Dataset entries:
*-*-*

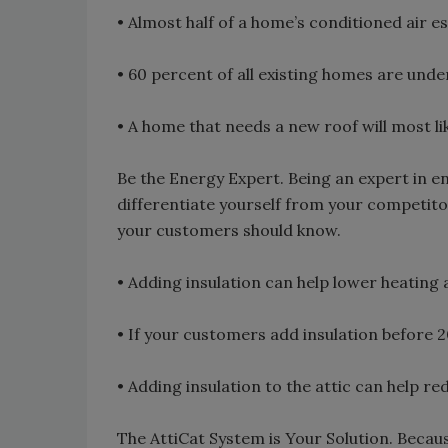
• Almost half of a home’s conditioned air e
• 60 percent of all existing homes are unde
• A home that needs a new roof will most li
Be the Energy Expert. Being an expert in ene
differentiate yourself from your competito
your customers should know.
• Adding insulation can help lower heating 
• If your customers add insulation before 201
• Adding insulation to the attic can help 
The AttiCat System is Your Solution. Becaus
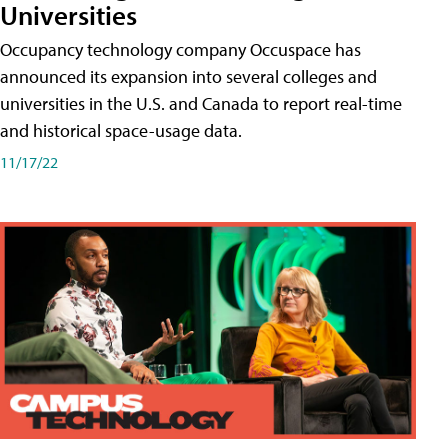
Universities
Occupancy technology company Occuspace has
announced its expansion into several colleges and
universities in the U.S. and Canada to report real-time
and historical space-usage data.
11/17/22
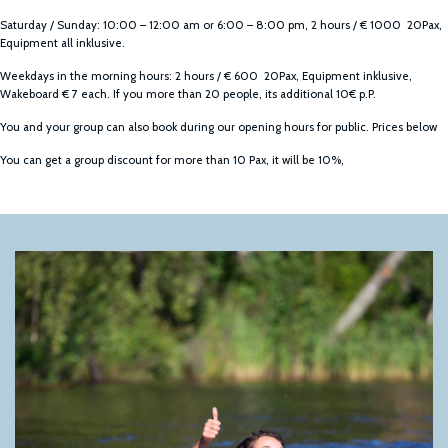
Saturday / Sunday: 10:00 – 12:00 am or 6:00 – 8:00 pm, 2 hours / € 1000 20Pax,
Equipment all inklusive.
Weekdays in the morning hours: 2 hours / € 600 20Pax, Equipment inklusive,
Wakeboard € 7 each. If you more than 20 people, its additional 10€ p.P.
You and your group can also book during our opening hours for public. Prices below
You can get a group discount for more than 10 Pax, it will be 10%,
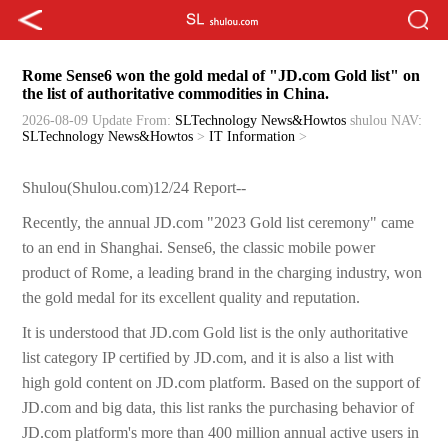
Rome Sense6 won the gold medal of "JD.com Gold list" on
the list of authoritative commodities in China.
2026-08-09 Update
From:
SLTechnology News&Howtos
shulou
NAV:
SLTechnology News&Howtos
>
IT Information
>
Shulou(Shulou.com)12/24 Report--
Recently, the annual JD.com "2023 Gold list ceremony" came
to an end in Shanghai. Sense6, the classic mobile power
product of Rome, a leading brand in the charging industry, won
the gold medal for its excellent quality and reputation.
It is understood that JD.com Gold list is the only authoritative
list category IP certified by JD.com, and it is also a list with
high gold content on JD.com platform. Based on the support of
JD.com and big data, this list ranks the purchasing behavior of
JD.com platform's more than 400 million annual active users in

*-*-*

Directions for this task: Exact duplicates of all the entries are required, and no image may appear in them.

Worked solution:
• Almost half of a home’s conditioned air e
• 60 percent of all existing homes are unde
• A home that needs a new roof will most li
Be the Energy Expert. Being an expert in ene
differentiate yourself from your competito
your customers should know.
• Adding insulation can help lower heating 
• If your customers add insulation before 201
• Adding insulation to the attic can help 
The AttiCat System is Your Solution. Becaus
Universities
Occupancy technology company Occuspace has
announced its expansion into several colleges and
universities in the U.S. and Canada to report real-time
and historical space-usage data.
11/17/22
Saturday / Sunday: 10:00 – 12:00 am or 6:00 – 8:00 pm, 2 hours / € 1000 20Pax,
Equipment all inklusive.
Weekdays in the morning hours: 2 hours / € 600 20Pax, Equipment inklusive,
Wakeboard € 7 each. If you more than 20 people, its additional 10€ p.P.
You and your group can also book during our opening hours for public. Prices below
You can get a group discount for more than 10 Pax, it will be 10%,
Rome Sense6 won the gold medal of "JD.com Gold list" on
the list of authoritative commodities in China.
2026-08-09 Update
From:
SLTechnology News&Howtos
shulou
NAV:
SLTechnology News&Howtos
>
IT Information
>
Shulou(Shulou.com)12/24 Report--
Recently, the annual JD.com "2023 Gold list ceremony" came
to an end in Shanghai. Sense6, the classic mobile power
product of Rome, a leading brand in the charging industry, won
the gold medal for its excellent quality and reputation.
It is understood that JD.com Gold list is the only authoritative
list category IP certified by JD.com, and it is also a list with
high gold content on JD.com platform. Based on the support of
JD.com and big data, this list ranks the purchasing behavior of
JD.com platform's more than 400 million annual active users in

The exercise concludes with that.